Cyclization of Two Antimicrobial Peptides Improves Their Activity.

One promising strategy to combat worldwide antimicrobial resistance involves using cyclic peptides as antibacterial agents. Cyclization of peptides can confer several advantages, including enhanced stability to proteolysis, decreased toxicity and increased bactericidal efficacy. This paper examines two cyclic peptides CE-03 (12 AAs) and CE-05 (16 AAs) and evaluates their effectiveness in combating bacterial infections, their stability and toxicity. We compare them to their linear versions. Circular dichroism (CD) reveals that CE-03 and CE-05 both adopt random coil and β-sheet structures in lipid model membranes (LMMs) mimicking G(-) and G(+) bacteria, where they are both bactericidal.
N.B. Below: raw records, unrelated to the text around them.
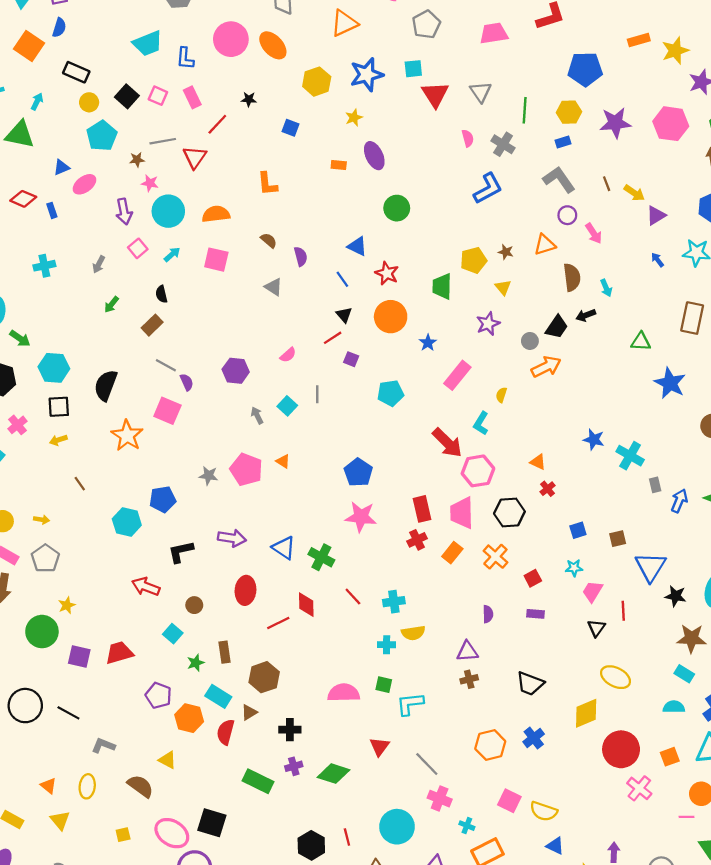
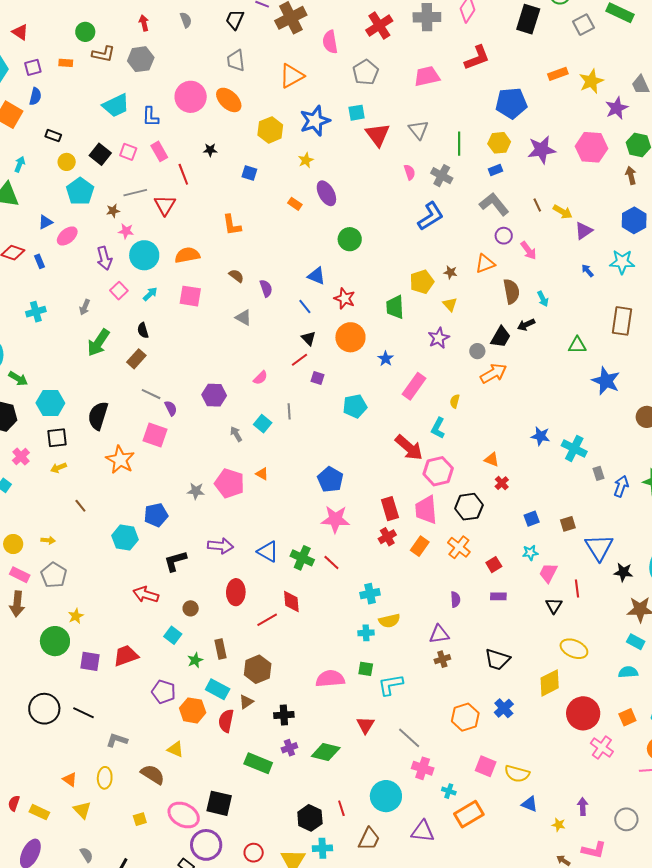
black rectangle: (76, 72) -> (53, 136), size x0.7
red line: (217, 124) -> (183, 174), turned -60
orange rectangle: (339, 165) -> (295, 204), turned 32
green arrow: (111, 304) -> (98, 343), size x1.8
red line: (353, 597) -> (331, 562), moved

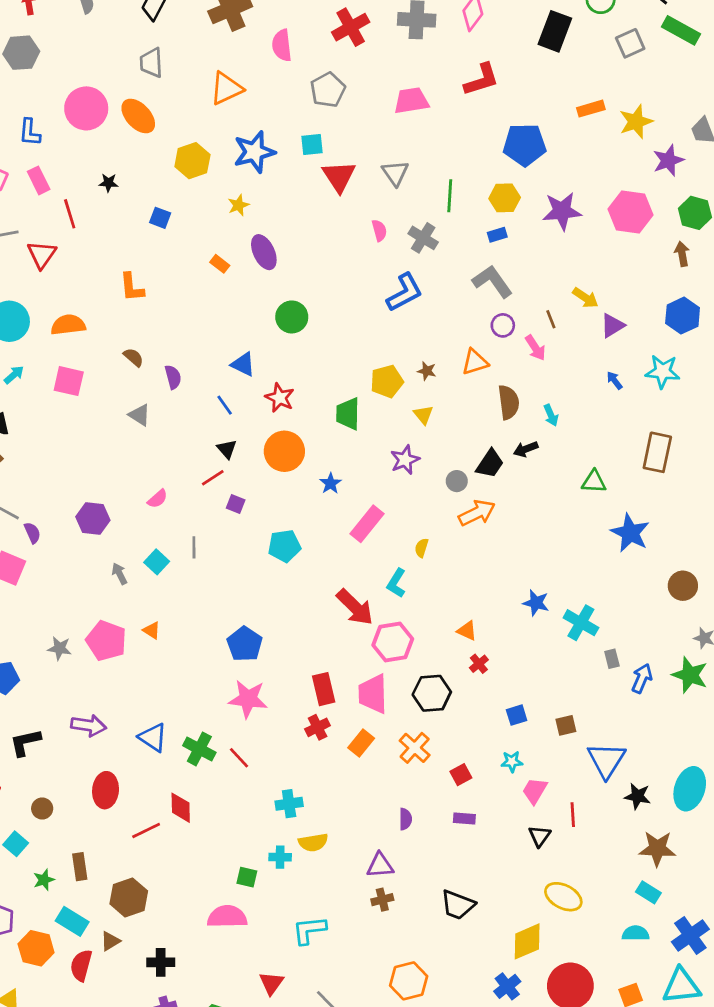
brown line: (537, 205) -> (551, 319), moved
green square: (366, 669) -> (247, 877), moved
blue cross: (504, 708) -> (507, 986), moved

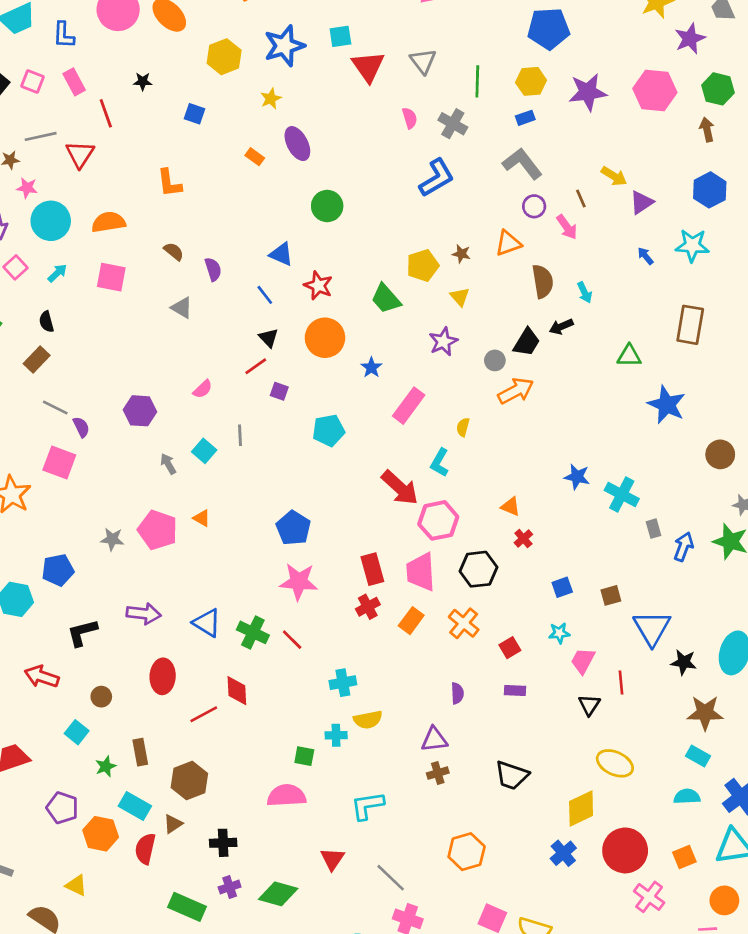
green trapezoid: (348, 414) -> (386, 299), turned -40

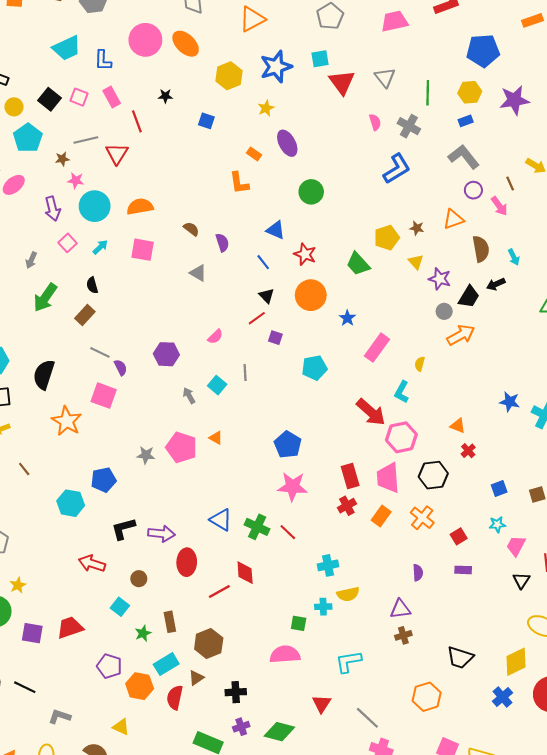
orange L-shape: (169, 183) -> (239, 183), moved
purple star: (443, 342) -> (440, 279), moved, turned -30
purple arrow: (144, 614) -> (161, 534), moved
black trapezoid: (512, 775) -> (460, 658), moved
cyan rectangle: (135, 806) -> (166, 664), turned -60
Using X-ray diffuse scattering (XDS), their effects on lipid model membranes show a deep penetration of both peptides into eukaryotic LMMs where they are nontoxic, while a headgroup location in bacterial LMMs correlates with bacterial killing. Neutron reflectometry (NR) confirms the AMP locations determined using XDS. Further, solution small-angle X-ray scattering demonstrates that both peptides induce vesicle fusion in bacterial LMMs without affecting eukaryotic LMMs. Proteolytic degradation studies show that both CE-05 and CE-03 do not lose activity when incubated with the elastase enzyme, while the helical E2-35 AMP becomes inactive upon proteolysis.